BRIEF:
Search the material below for the word "Regimento" and copy every line in which it occurs.

========================================

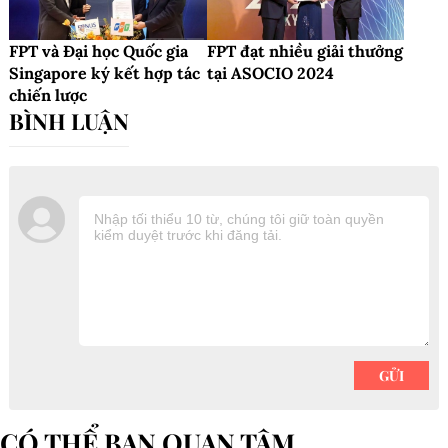
FPT và Đại học Quốc gia
FPT đạt nhiều giải thưởng
Singapore ký kết hợp tác
tại ASOCIO 2024
chiến lược
CÓ THỂ BẠN QUAN TÂM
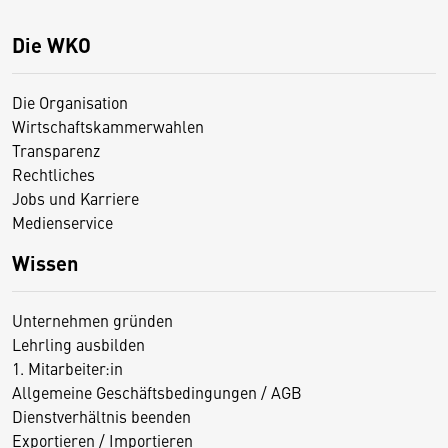
Die WKO
Die Organisation
Wirtschaftskammerwahlen
Transparenz
Rechtliches
Jobs und Karriere
Medienservice
Wissen
Unternehmen gründen
Lehrling ausbilden
1. Mitarbeiter:in
Allgemeine Geschäftsbedingungen / AGB
Dienstverhältnis beenden
Exportieren / Importieren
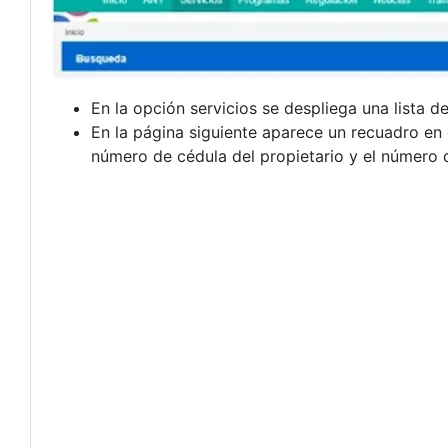
En la opción servicios se despliega una lista d
En la página siguiente aparece un recuadro en 
número de cédula del propietario y el número d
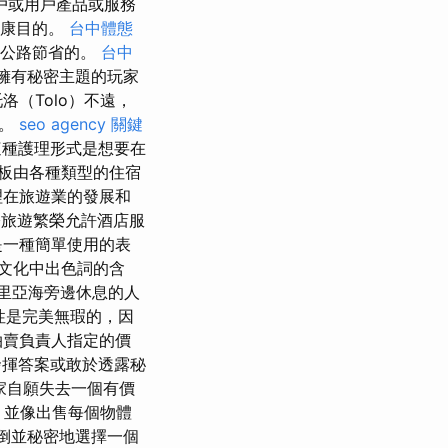
戶或用戶產品或服務
健康目的。
台中體態
速公路節省的。
台中
擁有秘密主題的玩家
洛（Tolo）不遠，
驗。
seo agency
關鍵
種護理形式是想要在
板由各種類型的住宿
理在旅遊業的發展和
際旅遊繁榮允許酒店服
是一種簡單使用的表
文化中出色詞的含
里亞海旁邊休息的人
性是完美無瑕的，因
拍賣負責人指定的價
揮答案或敢於透露秘
家自願失去一個有價
，並像出售每個物體
倒並秘密地選擇一個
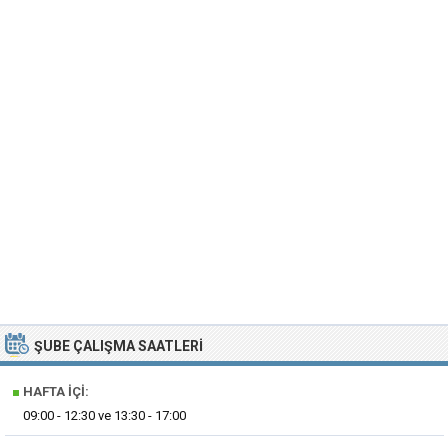
ŞUBE ÇALIŞMA SAATLERI
■
HAFTA İÇI:
09:00 - 12:30 ve 13:30 - 17:00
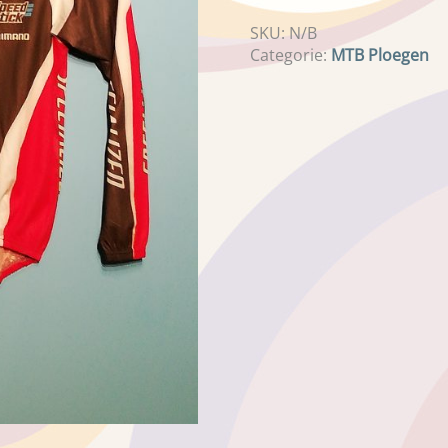
SKU:
N/B
Categorie:
MTB Ploegen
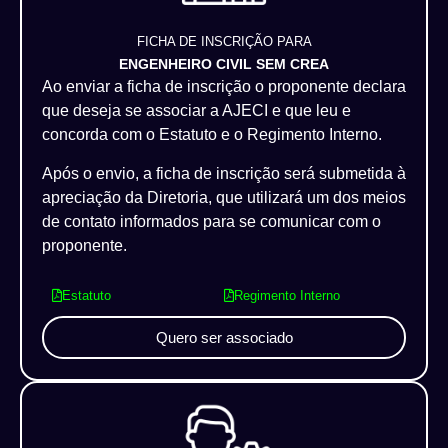
FICHA DE INSCRIÇÃO PARA
ENGENHEIRO CIVIL SEM CREA
Ao enviar a ficha de inscrição o proponente declara
que deseja se associar a AJECI e que leu e
concorda com o Estatuto e o Regimento Interno.
Após o envio, a ficha de inscrição será submetida à
apreciação da Diretoria, que utilizará um dos meios
de contato informados para se comunicar com o
proponente.
Estatuto
Regimento Interno
Quero ser associado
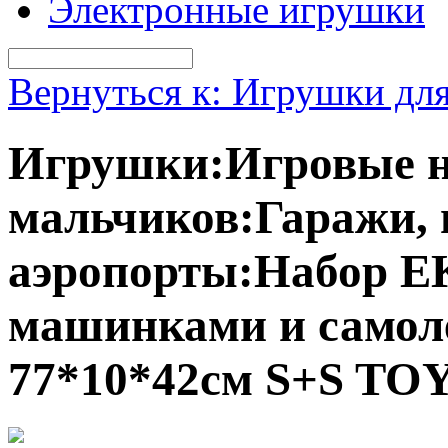
Электронные игрушки
Вернуться к: Игрушки дл
Игрушки:Игровые н
мальчиков:Гаражи, 
аэропорты:Набор E
машинками и самоле
77*10*42см S+S TO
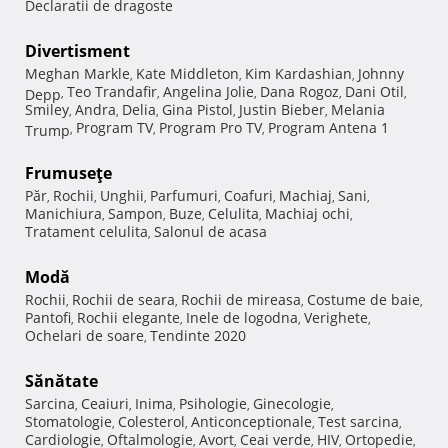
Declaratii de dragoste
Divertisment
Meghan Markle
Kate Middleton
Kim Kardashian
Johnny
,
,
,
Teo Trandafir
Angelina Jolie
Dana Rogoz
Dani Otil
Depp
,
,
,
,
,
Smiley
Andra
Delia
Gina Pistol
Justin Bieber
Melania
,
,
,
,
,
Program TV
Program Pro TV
Program Antena 1
Trump
,
,
,
Frumuseţe
Păr
Rochii
Unghii
Parfumuri
Coafuri
Machiaj
Sani
,
,
,
,
,
,
,
Manichiura
Sampon
Buze
Celulita
Machiaj ochi
,
,
,
,
,
Tratament celulita
Salonul de acasa
,
Modă
Rochii
Rochii de seara
Rochii de mireasa
Costume de baie
,
,
,
,
Pantofi
Rochii elegante
Inele de logodna
Verighete
,
,
,
,
Ochelari de soare
Tendinte 2020
,
Sănătate
Sarcina
Ceaiuri
Inima
Psihologie
Ginecologie
,
,
,
,
,
Stomatologie
Colesterol
Anticonceptionale
Test sarcina
,
,
,
,
Cardiologie
Oftalmologie
Avort
Ceai verde
HIV
Ortopedie
,
,
,
,
,
,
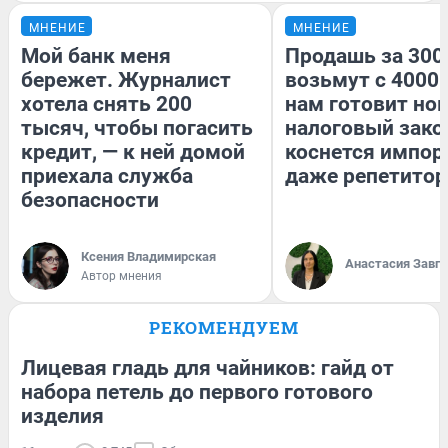
МНЕНИЕ
МНЕНИЕ
Мой банк меня
Продашь за 3000
бережет. Журналист
возьмут с 4000.
хотела снять 200
нам готовит но
тысяч, чтобы погасить
налоговый зако
кредит, — к ней домой
коснется импор
приехала служба
даже репетитор
безопасности
Ксения Владимирская
Анастасия Завг
Автор мнения
РЕКОМЕНДУЕМ
Лицевая гладь для чайников: гайд от
набора петель до первого готового
изделия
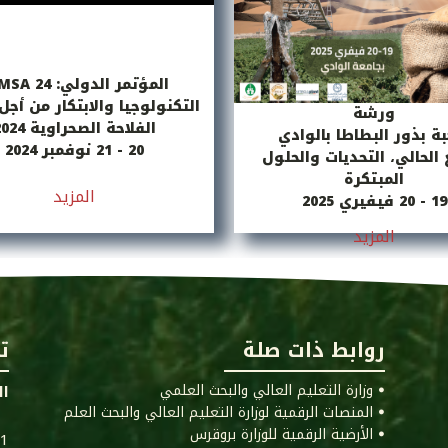
المؤتمر الدولي: TIMSA 24
التكنولوجيا والابتكار من أج
ورشة
الفلاحة الصحراوية 2024
ة بذور البطاطا بالوادي
20 - 21 نوفمبر 2024
الحالي، التحديات والحلول
المبتكرة
المزيد
19 - 20 فيفيري 2025
المزيد
روابط ذات صلة
ت
ꔷ وزارة التعليم العالي والبحث العلمي
ال
ꔷ المنصات الرقمية لوزارة التعليم العالي والبحث العلم
ꔷ الأرضية الرقمية للوزارة بروقرس
011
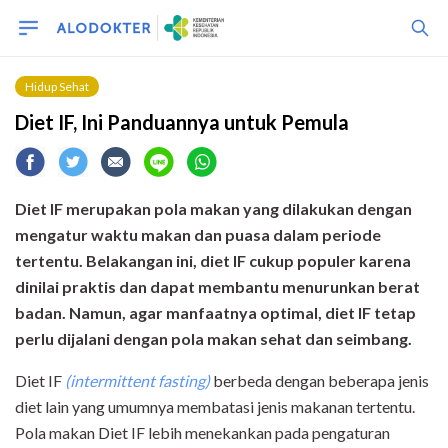
Hidup Sehat
Diet IF, Ini Panduannya untuk Pemula
Diet IF merupakan pola makan yang dilakukan dengan
mengatur waktu makan dan puasa dalam periode
tertentu. Belakangan ini, diet IF cukup populer karena
dinilai praktis dan dapat membantu menurunkan berat
badan. Namun, agar manfaatnya optimal, diet IF tetap
perlu dijalani dengan pola makan sehat dan seimbang.
Diet IF
(intermittent fasting)
berbeda dengan beberapa jenis
diet lain yang umumnya membatasi jenis makanan tertentu.
Pola makan Diet IF lebih menekankan pada pengaturan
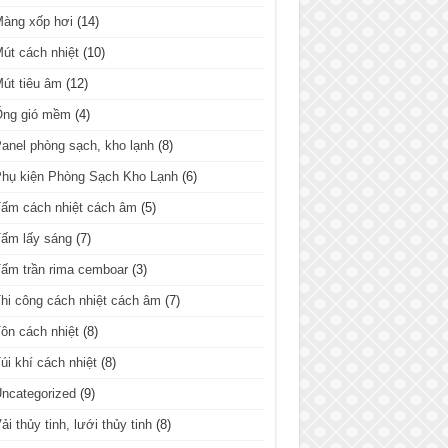
Màng xốp hơi
(14)
út cách nhiệt
(10)
út tiêu âm
(12)
Ống gió mềm
(4)
anel phòng sạch, kho lạnh
(8)
hụ kiện Phòng Sạch Kho Lạnh
(6)
ấm cách nhiệt cách âm
(5)
ấm lấy sáng
(7)
ấm trần rima cemboar
(3)
hi công cách nhiệt cách âm
(7)
ôn cách nhiệt
(8)
úi khí cách nhiệt
(8)
ncategorized
(9)
ải thủy tinh, lưới thủy tinh
(8)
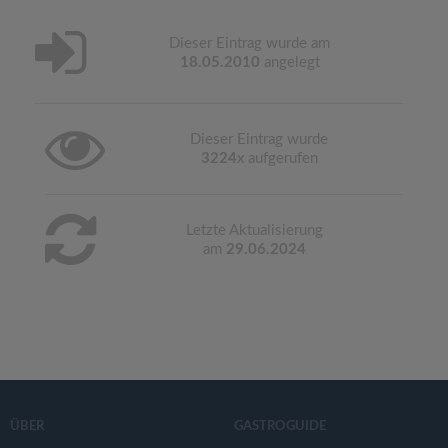
Dieser Eintrag wurde am
18.05.2010
angelegt
Dieser Eintrag wurde
3224
x aufgerufen
Letzte Aktualisierung
am
29.06.2024
ÜBER
GASTROGUIDE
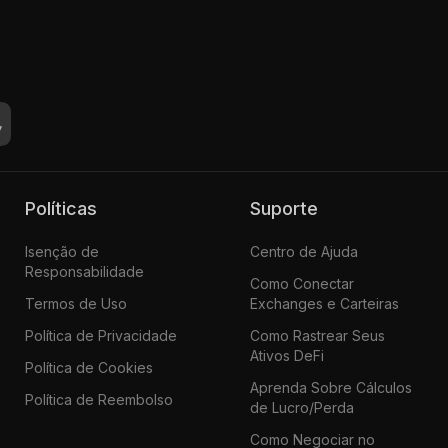
Políticas
Suporte
Isenção de
Centro de Ajuda
Responsabilidade
Como Conectar
Termos de Uso
Exchanges e Carteiras
Política de Privacidade
Como Rastrear Seus
Ativos DeFi
Política de Cookies
Aprenda Sobre Cálculos
Política de Reembolso
de Lucro/Perda
Como Negociar no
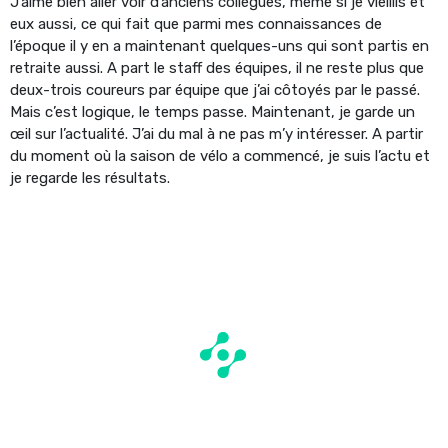
J’aime bien aller voir d’anciens collègues, même si je vieillis et
eux aussi, ce qui fait que parmi mes connaissances de
l’époque il y en a maintenant quelques-uns qui sont partis en
retraite aussi. A part le staff des équipes, il ne reste plus que
deux-trois coureurs par équipe que j’ai côtoyés par le passé.
Mais c’est logique, le temps passe. Maintenant, je garde un
œil sur l’actualité. J’ai du mal à ne pas m’y intéresser. A partir
du moment où la saison de vélo a commencé, je suis l’actu et
je regarde les résultats.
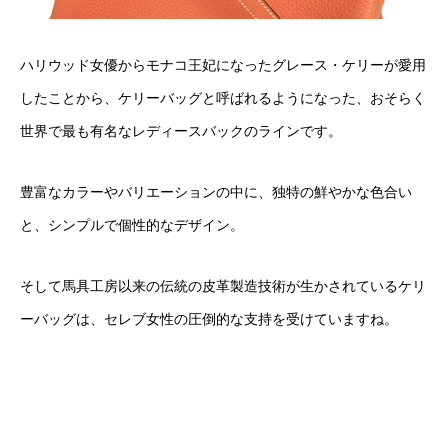
ハリウッド女優からモナコ王妃になったグレース・ケリーが愛用
したことから、ケリーバッグと呼ばれるようになった、おそらく
世界で最も有名なレディースバックのラインです。
豊富なカラーやバリエーションの中に、独特の鮮やかな色合い
と、シンプルで個性的なデザイン。
そして馬具工房以来の伝統の皮革製造技術が生かされているケリ
ーバッグは、セレブ女性の圧倒的な支持を受けていますね。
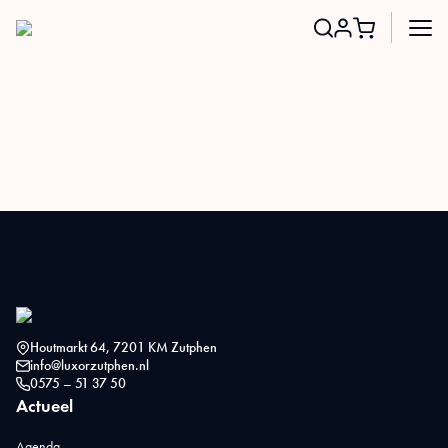
Search
for:
Houtmarkt 64, 7201 KM Zutphen
info@luxorzutphen.nl
0575 – 51 37 50
Actueel
Agenda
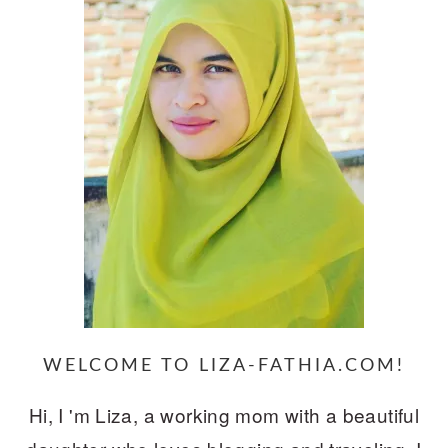
WELCOME TO LIZA-FATHIA.COM!
Hi, I 'm Liza, a working mom with a beautiful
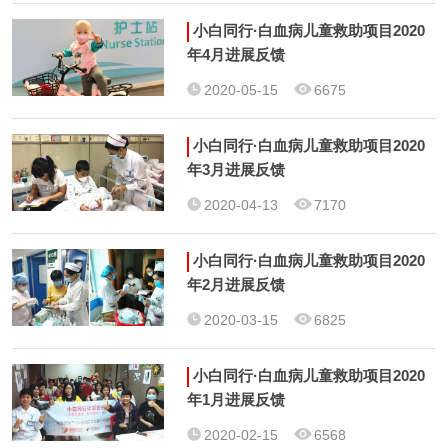
小白同行·白血病儿童救助项目2020
年4月进展反馈
2020-05-15
6675
小白同行·白血病儿童救助项目2020
年3月进展反馈
2020-04-13
7170
小白同行·白血病儿童救助项目2020
年2月进展反馈
2020-03-15
6825
小白同行·白血病儿童救助项目2020
年1月进展反馈
2020-02-15
6568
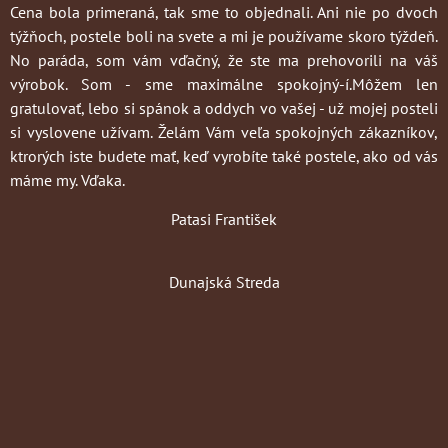
Cena bola primeraná, tak sme to objednali. Ani nie po dvoch
týžňoch, postele boli na svete a mi je používame skoro týždeň.
No paráda, som vám vďačný, že ste ma prehovorili na váš
výrobok. Som - sme maximálne spokojný-í.Môžem len
gratulovať, lebo si spánok a oddych vo vašej - už mojej posteli
si vyslovene užívam. Želám Vám veľa spokojných zákazníkov,
ktrorých iste budete mať, keď vyrobíte také postele, ako od vás
máme my. Vďaka.
Patasi František
Dunajská Streda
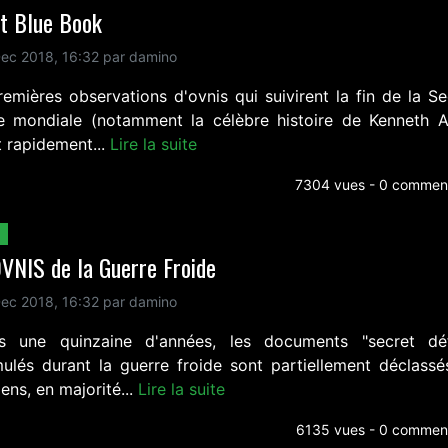
et Blue Book
ec 2018, 16:32 par damino
remières observations d'ovnis qui suivirent la fin de la S
e mondiale (notamment la célèbre histoire de Kenneth A
t rapidement...
Lire la suite
7304 vues - 0 comment
VNIS de la Guerre Froide
ec 2018, 16:32 par damino
s une quinzaine d'années, les documents "secret dé
ulés durant la guerre froide sont partiellement déclassé
iens, en majorité...
Lire la suite
6135 vues - 0 comment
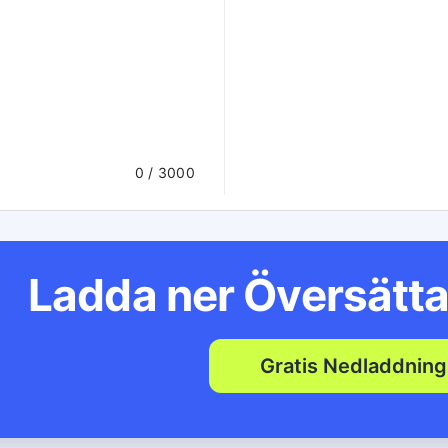
0
/ 3000
Ladda ner Översätta
Gratis Nedladdning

========================================

WRITTEN SOLUTION:
concorda com o Estatuto e o Regimento Interno.
Regimento Interno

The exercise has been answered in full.